Scott also was at University of North Texas as a diversity scholar, which she said basically meant she was an adjunct professor while working on her doctorate.
Acceleration Academies fit Scott because she loves working with a wide range of at-risk youth.
“A lot of times students just have a hard time conforming in a box. It’s not that they are less intelligent, or they are hard to get along with. A lot of times they’re just the type of person that they are. They have a hard time conforming and need a different experience and somebody to meet them where they are because it can be difficult trying to always conform,” Scott said.
With all the social media now, everybody’s life is on display and it’s a struggle for students.
“We have several students here who are extremely smart, but just have a difficult time sitting in a classroom, listening to a teacher lecture, sitting in rows. When I would do professional development, I would call this death row, especially at the high school level,” Scott said.
She doesn’t mind if the students are social, but she likes to see them getting work done. Scott said she was the same way as a student.

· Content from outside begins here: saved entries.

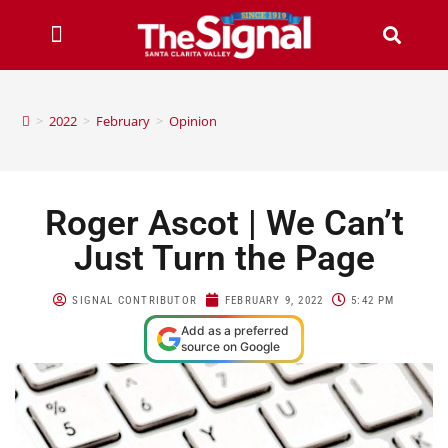
>
2022
>
February
>
Opinion
Roger Ascot | We Can’t
Just Turn the Page
SIGNAL CONTRIBUTOR
FEBRUARY 9, 2022
5:42 PM
Add as a preferred
source on Google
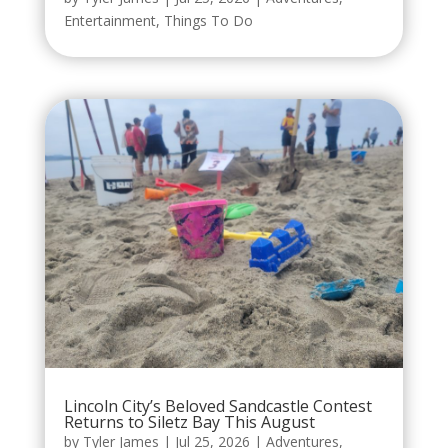
Entertainment
,
Things To Do
Lincoln City’s Beloved Sandcastle Contest
Returns to Siletz Bay This August
by
Tyler James
|
Jul 25, 2026
|
Adventures
,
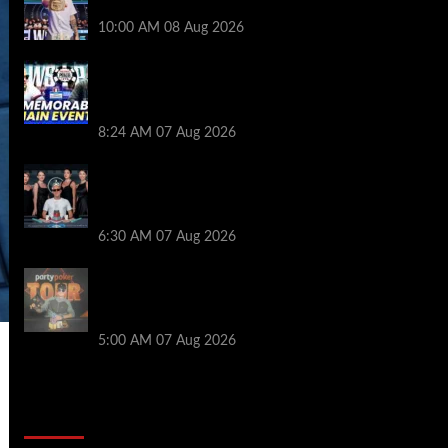
Royalty’s Newest Ambassador
10:00 AM
08 Aug 2026
Wild 2026 WSOP Main Event Ride! Jason
Koon Talks Poker Hall of Fame |
PokerNews Podcast #1,001
8:24 AM
07 Aug 2026
Selahaddin Bedir Goes the Distance to
Win Merit Poker NOIR Series Main Event
for $525,000
6:30 AM
07 Aug 2026
Jack McMullan Secures Career-Best
Score in the PartyPoker Tour Glasgow
Mini Main Event
5:00 AM
07 Aug 2026
2014 NBA Finals Full Mini-Movie |
Spurs Defeat The Heat In 5 Games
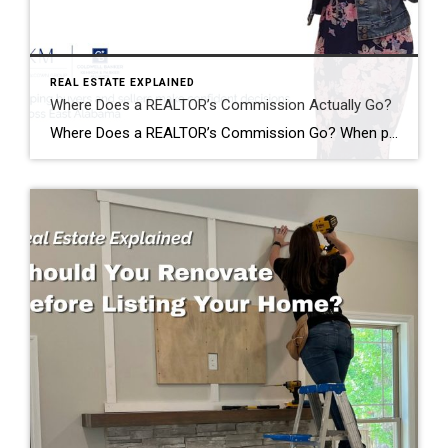
REAL ESTATE EXPLAINED
Where Does a REALTOR’s Commission Actually Go?
Where Does a REALTOR’s Commission Go? When people hear that a home sold for $400,000, it’s easy to assume the REALTOR® just walked away with a huge paycheck. I hear comments like this all the time: “Wow! You must have made a fortune on that sale!” The reality is…that’s almost never how it works. One […]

“I was a child (that) when the report card came home it said ‘excessive talking.’ My mother was an educator, she would go to meet the teacher or have parent conferences. And the teacher, let’s say, Oh, she’s very social. She talks all the time, but she gets her work done. So I’m like, you can talk and get your work done. I understand,” Scott said.
Sometimes it’s useful to listen to what the students are talking about. She came across one recently where one of the students said they had enough credits to be considered a senior and graduate with their cohort in May. Those are the kinds of conversations she wants to hear where they are encouraging each other, along with Acceleration Academies offering support.

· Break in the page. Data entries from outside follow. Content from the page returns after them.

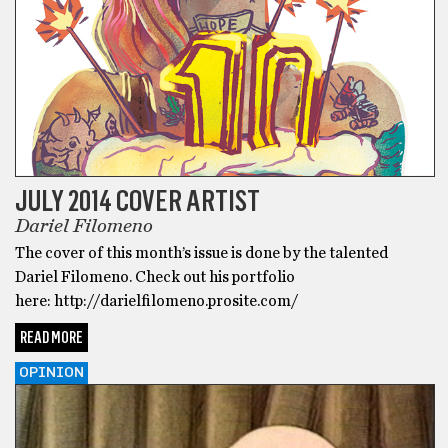
JULY 2014 COVER ARTIST
Dariel Filomeno
The cover of this month’s issue is done by the talented
Dariel Filomeno. Check out his portfolio
here: http://darielfilomeno.prosite.com/
READ MORE
OPINION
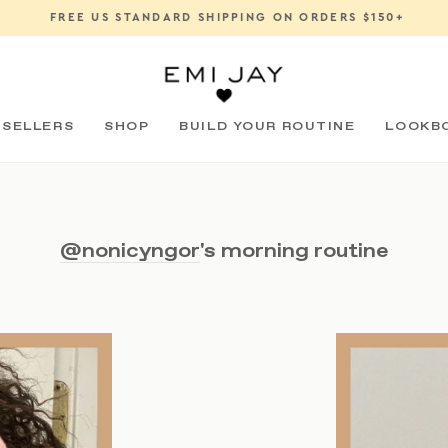
FREE US STANDARD SHIPPING ON ORDERS $150+
Pause
slideshow
 SELLERS
SHOP
BUILD YOUR ROUTINE
LOOKB
@nonicyngor
's morning routine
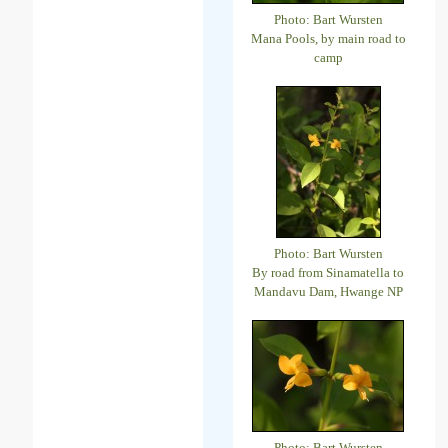
Photo: Bart Wursten
Mana Pools, by main road to
camp
Photo: Bart Wursten
By road from Sinamatella to
Mandavu Dam, Hwange NP
Photo: Bart Wursten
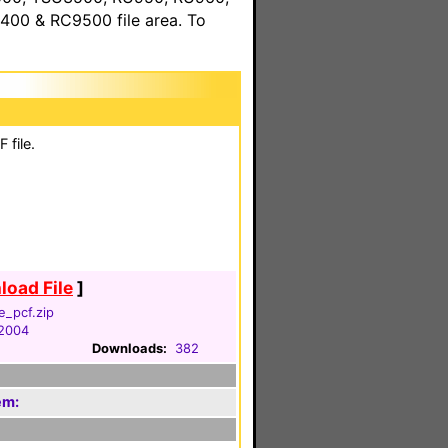
00 & RC9500 file area. To
 file.
oad File
]
e_pcf.zip
 2004
Downloads:
382
em:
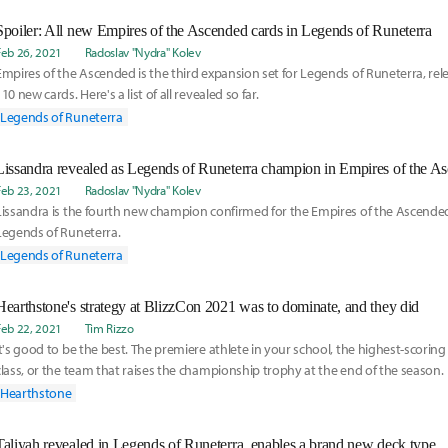
Spoiler: All new Empires of the Ascended cards in Legends of Runeterra
Feb 26, 2021
Radoslav "Nydra" Kolev
Empires of the Ascended is the third expansion set for Legends of Runeterra, rele
110 new cards. Here's a list of all revealed so far.
Legends of Runeterra
Lissandra revealed as Legends of Runeterra champion in Empires of the A
Feb 23, 2021
Radoslav "Nydra" Kolev
Lissandra is the fourth new champion confirmed for the Empires of the Ascended
Legends of Runeterra.
Legends of Runeterra
Hearthstone's strategy at BlizzCon 2021 was to dominate, and they did
Feb 22, 2021
Tim Rizzo
It's good to be the best. The premiere athlete in your school, the highest-scoring 
class, or the team that raises the championship trophy at the end of the season.
Hearthstone
Taliyah revealed in Legends of Runeterra, enables a brand new deck type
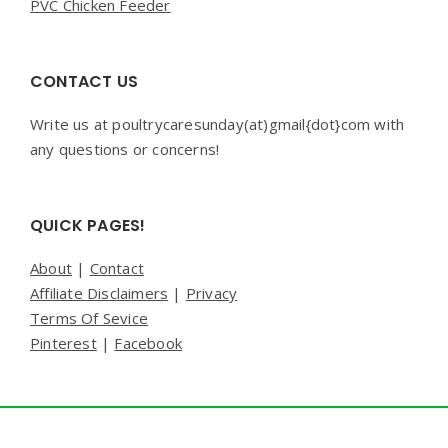
PVC Chicken Feeder
CONTACT US
Write us at poultrycaresunday(at)gmail{dot}com with
any questions or concerns!
QUICK PAGES!
About
|
Contact
Affiliate Disclaimers
|
Privacy
Terms Of Sevice
Pinterest
|
Facebook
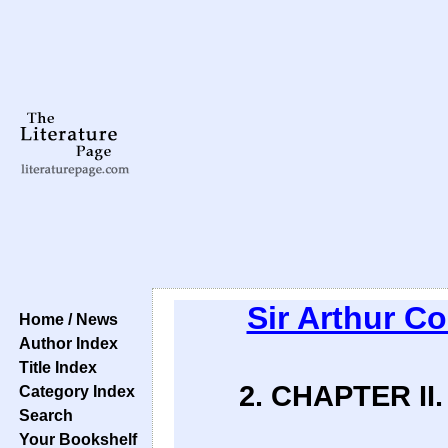
Sir Arthur C
Home / News
Author Index
Title Index
2. CHAPTER I
Category Index
Search
Your Bookshelf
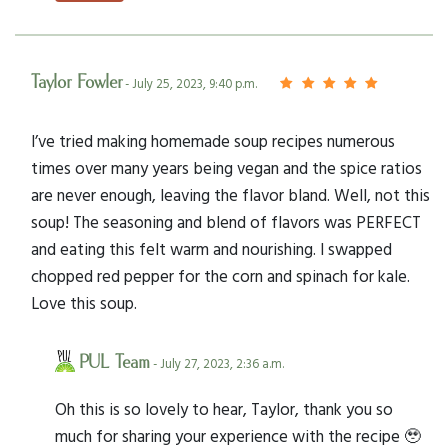
Taylor Fowler
- July 25, 2023, 9:40 p.m.
I’ve tried making homemade soup recipes numerous
times over many years being vegan and the spice ratios
are never enough, leaving the flavor bland. Well, not this
soup! The seasoning and blend of flavors was PERFECT
and eating this felt warm and nourishing. I swapped
chopped red pepper for the corn and spinach for kale.
Love this soup.
PUL Team
- July 27, 2023, 2:36 a.m.
Oh this is so lovely to hear, Taylor, thank you so
much for sharing your experience with the recipe 🥹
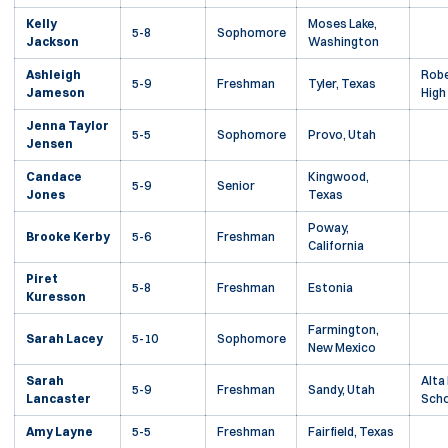
Kelly
Moses Lake,
5-8
Sophomore
Jackson
Washington
Ashleigh
Robe
5-9
Freshman
Tyler, Texas
Jameson
High
Jenna Taylor
5-5
Sophomore
Provo, Utah
Jensen
Candace
Kingwood,
5-9
Senior
Jones
Texas
Poway,
Brooke Kerby
5-6
Freshman
California
Piret
5-8
Freshman
Estonia
Kuresson
Farmington,
Sarah Lacey
5-10
Sophomore
New Mexico
Sarah
Alta
5-9
Freshman
Sandy, Utah
Lancaster
Scho
Amy Layne
5-5
Freshman
Fairfield, Texas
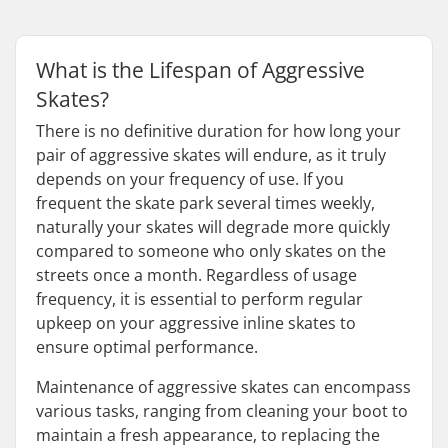
What is the Lifespan of Aggressive
Skates?
There is no definitive duration for how long your
pair of aggressive skates will endure, as it truly
depends on your frequency of use. If you
frequent the skate park several times weekly,
naturally your skates will degrade more quickly
compared to someone who only skates on the
streets once a month. Regardless of usage
frequency, it is essential to perform regular
upkeep on your aggressive inline skates to
ensure optimal performance.
Maintenance of aggressive skates can encompass
various tasks, ranging from cleaning your boot to
maintain a fresh appearance, to replacing the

She added that those kinds of talks sound different coming from a peer.
Scott has been with Acceleration Academies since July 17.
“We’re trying to create an environment for kids to be successful academically, to enable them to do the things that they need to do outside of the school setting because several of them have a lot of responsibilities that the traditional student you wouldn’t think would have,” she said.

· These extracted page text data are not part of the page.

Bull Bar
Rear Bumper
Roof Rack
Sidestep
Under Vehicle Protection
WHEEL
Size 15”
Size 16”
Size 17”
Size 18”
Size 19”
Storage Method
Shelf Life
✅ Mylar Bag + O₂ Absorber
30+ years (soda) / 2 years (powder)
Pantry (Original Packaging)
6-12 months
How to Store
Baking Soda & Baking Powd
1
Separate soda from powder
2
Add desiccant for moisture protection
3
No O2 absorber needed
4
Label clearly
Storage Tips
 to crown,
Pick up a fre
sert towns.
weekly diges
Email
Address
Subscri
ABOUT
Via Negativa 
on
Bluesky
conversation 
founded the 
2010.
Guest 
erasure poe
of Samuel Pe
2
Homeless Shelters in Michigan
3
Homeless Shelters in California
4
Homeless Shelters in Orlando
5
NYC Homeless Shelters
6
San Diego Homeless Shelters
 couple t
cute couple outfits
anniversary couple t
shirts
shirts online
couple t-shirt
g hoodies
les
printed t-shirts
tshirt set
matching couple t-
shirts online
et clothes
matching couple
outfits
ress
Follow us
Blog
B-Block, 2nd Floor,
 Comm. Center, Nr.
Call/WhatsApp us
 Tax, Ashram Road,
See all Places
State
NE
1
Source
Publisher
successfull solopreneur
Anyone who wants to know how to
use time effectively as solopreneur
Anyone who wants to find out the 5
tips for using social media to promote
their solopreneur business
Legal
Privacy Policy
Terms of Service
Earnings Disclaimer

Currently, Acceleration Academies has 155 students. They have opened enrollment and orientation and have about 157 in the pipeline, but not all of them will qualify.
“We are here for students who have dropped out and want to come back and complete their academics, or students who are in jeopardy of dropping out and the campus and district feel like they need a … smaller environment that is conducive to whatever their situation is. Maybe they have a child. Maybe they have had a drug or alcohol issue. And so something that’s a little bit more intimate. … We roam the floor all the time. If I’m not in a meeting, or working on something that requires like privacy then I am on the floor with the students, with the staff,” Scott said.
Acceleration Academies has 11 staff members and two openings — a career coach and a graduate candidate advocate.
The career coach is like a school counselor.
“We’re looking for someone who has experience working with transcripts, understanding credits and helping students create their plan for completion. We also have what we call our graduate candidate advocate. They’re like case managers and tutors. They support the students and their academics. They are motivators. They know intimately what’s going on with students. They’re here to encourage, check in on them. That responsibility, it’s great for someone who’s not judgmental, because you never know you may have a student who has a drug problem or had a drug problem or a student who is a self harmer or whatever the case may be; someone who can be compassionate and understanding but also have that motherly/fatherly loving kind of rapport with them so that you can move them along the way … because if you’re too nice and soft with them they’re going to run over you and they’re not going to get anything done. … You have to set those boundaries and those limits so that they can continue to move and progress,” Scott said.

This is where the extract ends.